Most toddlers wake up in the middle of the night from time to time, and that is completely normal. If a toddler regularly wakes in the middle of the night, that is referred to as night waking. Some toddlers might wake up at least once each night, and that is something that you should look into since your child needs several hours of uninterrupted sleep each night. Night waking can happen for any number of reasons including nightmares, the desire to snuggle with Mom and Dad, sickness or hunger, according to the Family Education website.

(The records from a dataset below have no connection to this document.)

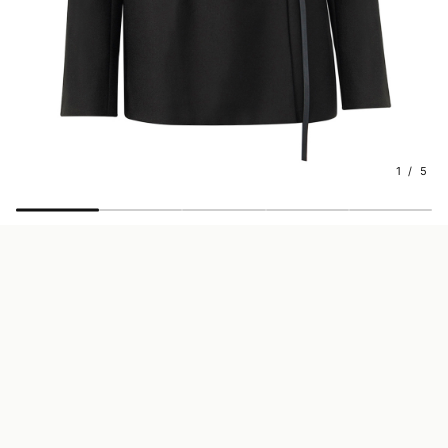
1 / 5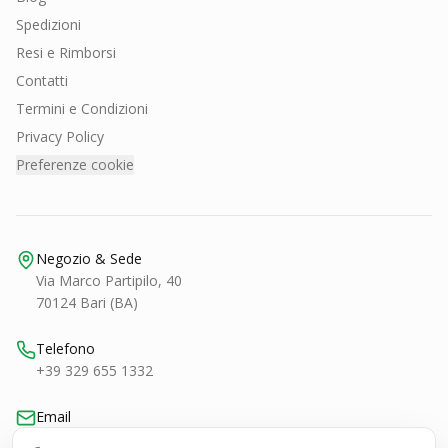
Spedizioni
Resi e Rimborsi
Contatti
Termini e Condizioni
Privacy Policy
Preferenze cookie
Negozio & Sede
Via Marco Partipilo, 40
70124 Bari (BA)
Telefono
+39 329 655 1332
Email
bari@smashtennis.it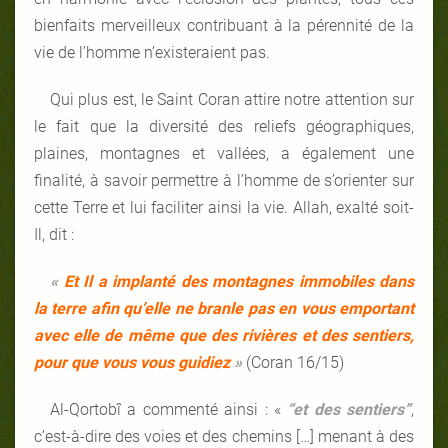
bienfaits merveilleux contribuant à la pérennité de la
vie de l’homme n’existeraient pas.
Qui plus est, le Saint Coran attire notre attention sur
le fait que la diversité des reliefs géographiques,
plaines, montagnes et vallées, a également une
finalité, à savoir permettre à l’homme de s’orienter sur
cette Terre et lui faciliter ainsi la vie. Allah, exalté soit-
Il, dit :
«
Et Il a implanté des montagnes immobiles dans
la terre afin qu’elle ne branle pas en vous emportant
avec elle de même que des rivières et des sentiers,
pour que vous vous guidiez
»
(Coran 16/15)
Al-Qortobî a commenté ainsi : «
“et des sentiers”
,
c’est-à-dire des voies et des chemins […] menant à des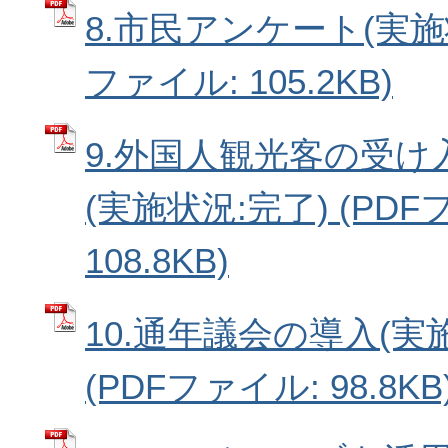
8.市民アンケート(実施状
ファイル: 105.2KB)
9.外国人観光客の受け
(実施状況:完了) (PDF
108.8KB)
10.通年議会の導入(実
(PDFファイル: 98.8KB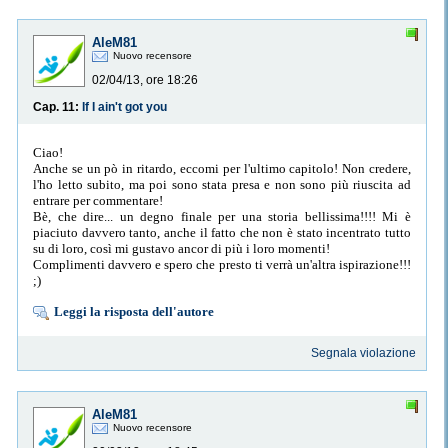
AleM81
Nuovo recensore
02/04/13, ore 18:26
Cap. 11:
If I ain't got you
Ciao!
Anche se un pò in ritardo, eccomi per l'ultimo capitolo! Non credere,
l'ho letto subito, ma poi sono stata presa e non sono più riuscita ad
entrare per commentare!
Bè, che dire... un degno finale per una storia bellissima!!!! Mi è
piaciuto davvero tanto, anche il fatto che non è stato incentrato tutto
su di loro, così mi gustavo ancor di più i loro momenti!
Complimenti davvero e spero che presto ti verrà un'altra ispirazione!!!
;)
Leggi la risposta dell'autore
Segnala violazione
AleM81
Nuovo recensore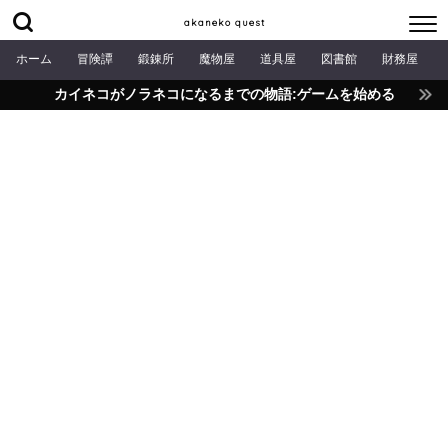
akaneko quest
ホーム
冒険譚
鍛錬所
魔物屋
道具屋
図書館
財務屋
カイネコがノラネコになるまでの物語:ゲームを始める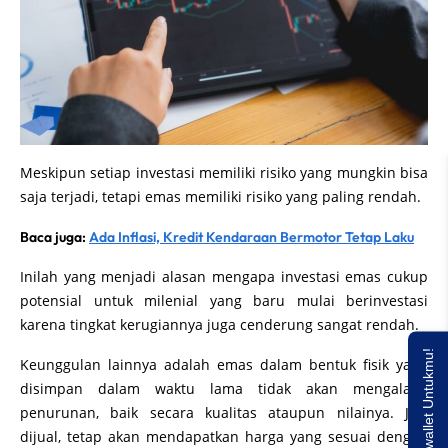
Meskipun setiap investasi memiliki risiko yang mungkin bisa
saja terjadi, tetapi emas memiliki risiko yang paling rendah.
Baca juga:
Ada Inflasi, Kredit Kendaraan Bermotor Tetap Laku
Inilah yang menjadi alasan mengapa investasi emas cukup
potensial untuk milenial yang baru mulai berinvestasi
karena tingkat kerugiannya juga cenderung sangat rendah.
Saldo E-wallet Untukmu!
Keunggulan lainnya adalah emas dalam bentuk fisik yang
disimpan dalam waktu lama tidak akan mengalami
penurunan, baik secara kualitas ataupun nilainya. Jika
dijual, tetap akan mendapatkan harga yang sesuai dengan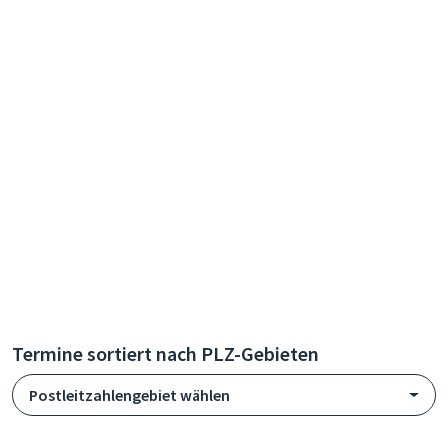
Termine sortiert nach PLZ-Gebieten
Postleitzahlengebiet wählen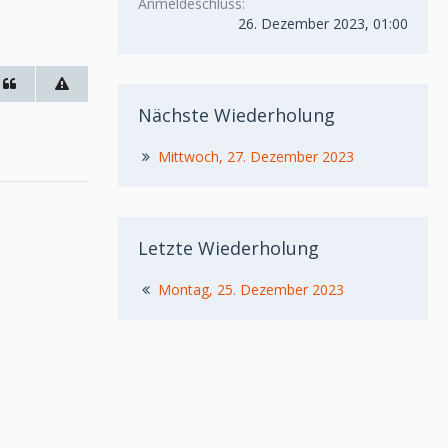
Anmeldeschluss
26. Dezember 2023, 01:00
Nächste Wiederholung
Mittwoch, 27. Dezember 2023
Letzte Wiederholung
Montag, 25. Dezember 2023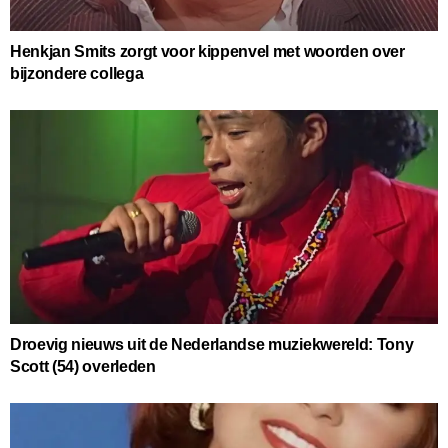
Henkjan Smits zorgt voor kippenvel met woorden over
bijzondere collega
Droevig nieuws uit de Nederlandse muziekwereld: Tony
Scott (54) overleden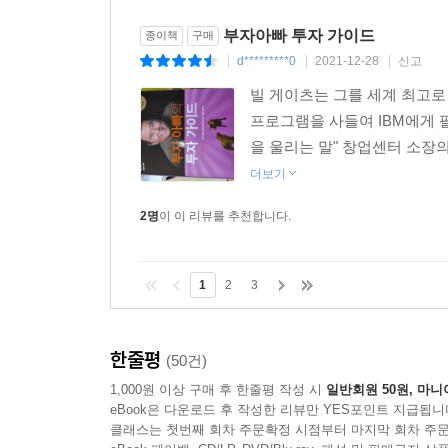
부자아빠 투자 가이드
종이책
구매
d*********0
2021-12-28
신고
|
|
|
빌 게이츠는 그를 세계 최고로
프로그램을 사들여 IBM에게 
을 울리는 말" 창업센터 소장의
더보기
2명
이 이 리뷰를 추천합니다.
1
2
3
한줄평
(50건)
1,000원 이상 구매 후 한줄평 작성 시
일반회원 50원, 마니
eBook은 다운로드 후 작성한 리뷰만 YES포인트 지급됩니
클래스는 첫번째 회차 주문확정 시점부터 마지막 회차 주문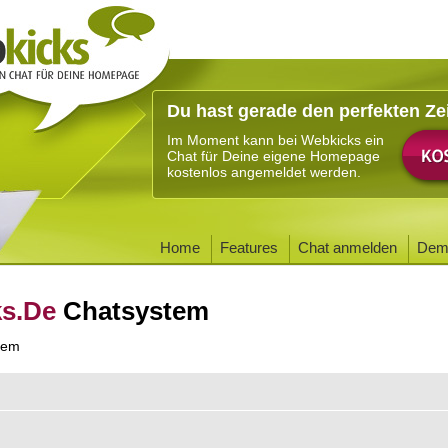
Du hast gerade den perfekten Ze
Im Moment kann bei Webkicks ein
Chat für Deine eigene Homepage
kostenlos angemeldet werden.
Home
Features
Chat anmelden
Dem
ks.De
Chatsystem
tem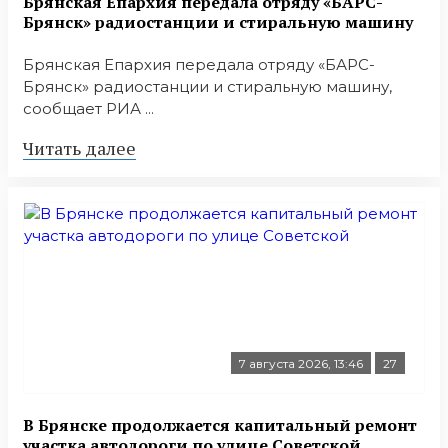
Брянская Епархия передала отряду «БАРС-
Брянск» радиостанции и стиральную машину
Брянская Епархия передала отряду «БАРС-
Брянск» радиостанции и стиральную машину,
сообщает РИА ...
Читать далее
7 августа 2026, 13:46
27
В Брянске продолжается капитальный ремонт
участка автодороги по улице Советской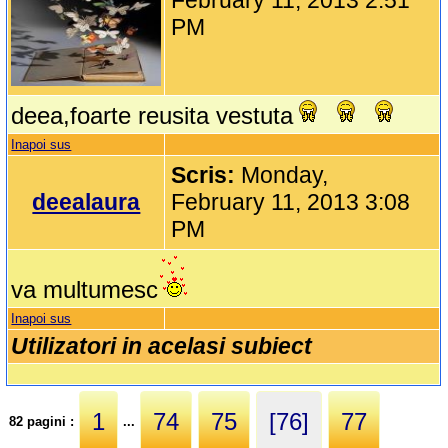
February 11, 2013 2:51
PM
deea,foarte reusita vestuta
Inapoi sus
Scris:
Monday,
deealaura
February 11, 2013 3:08
PM
va multumesc
Inapoi sus
Utilizatori in acelasi subiect
1
74
75
[76]
77
82 pagini :
...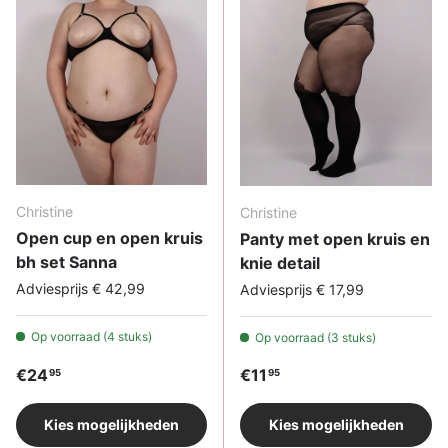
Christine
Christine
Open cup en open kruis
Panty met open kruis en
bh set Sanna
knie detail
Adviesprijs € 42,99
Adviesprijs € 17,99
Op voorraad (4 stuks)
Op voorraad (3 stuks)
Reguliere prijs
Reguliere prijs
€24
€11
95
95
Kies mogelijkheden
Kies mogelijkheden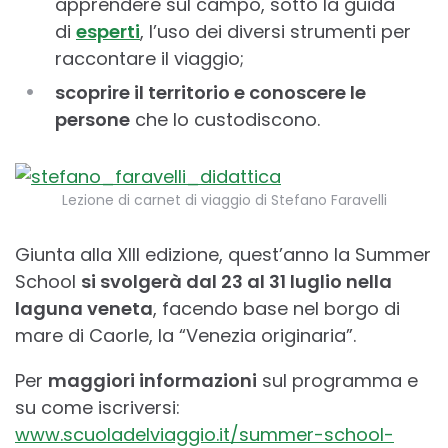
apprendere sul campo, sotto la guida
di
esperti
, l’uso dei diversi strumenti per
raccontare il viaggio;
scoprire il territorio e conoscere le
persone
che lo custodiscono.
Lezione di carnet di viaggio di Stefano Faravelli
Giunta alla XIII edizione, quest’anno la Summer
School
si svolgerà dal 23 al 31 luglio nella
laguna veneta
, facendo base nel borgo di
mare di Caorle, la “Venezia originaria”.
Per
maggiori informazioni
sul programma e
su come iscriversi:
www.scuoladelviaggio.it/summer-school-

Not Eating Enough At Dinner
If your toddler does not eat his fill at dinner, his stomach is likely to start growling long before morning. Monitoring how much your toddler eats at his evening meal will help you make sure his stomach is full before he heads to bed. Encourage your toddler to eat a good portion of the food you serve, and remind him that it will help keep his tummy full until morning. While you do not want to become a short-order cook, offer your toddler foods that you know he will eat. Dinner is a good time to serve his favorite pasta, soup or chicken dish. Save the new flavors for lunchtime when your child is not going to need a full tummy for the next 10 to 12 hours.
Goes to Bed Too Early
Your toddler needs plenty of sleep to be pleasant, as well as to grow and develop normally, and a regular bedtime is one part of meeting that need. If you feed your child an early dinner and put him to bed, he might get hungry before it is time to eat breakfast. This can especially be the case if you do not feed your toddler immediately when he wakes up in the morning, but instead make him wait awhile until the meal is prepared and the whole family is ready to eat together. Toddlers who are tired, which is why your probably sending your child to bed early, don't always eat well either. That continues to vicious cycle of going to bed too early and not eating enough food ahead of time.
Making It Stop
Before you accept your fate of having to wake up in the middle of the night until your toddler is a grown-up, know that there are several things you can do to encourage him to sleep through the night. You might consider waiting for a half hour to an hour to serve dinner. Instead of eating at 5:00, you could try eating at 5:30 or 6:00 so your child does not have to go as long without another meal. You might also try feeding your toddler a bedtime snack a few minutes before he brushes his teeth and gets into bed. A snack, such as a small bowl of cereal or a slice of whole-wheat toast with peanut butter, will top off his stomach, which ups the odds that he will sleep through the night.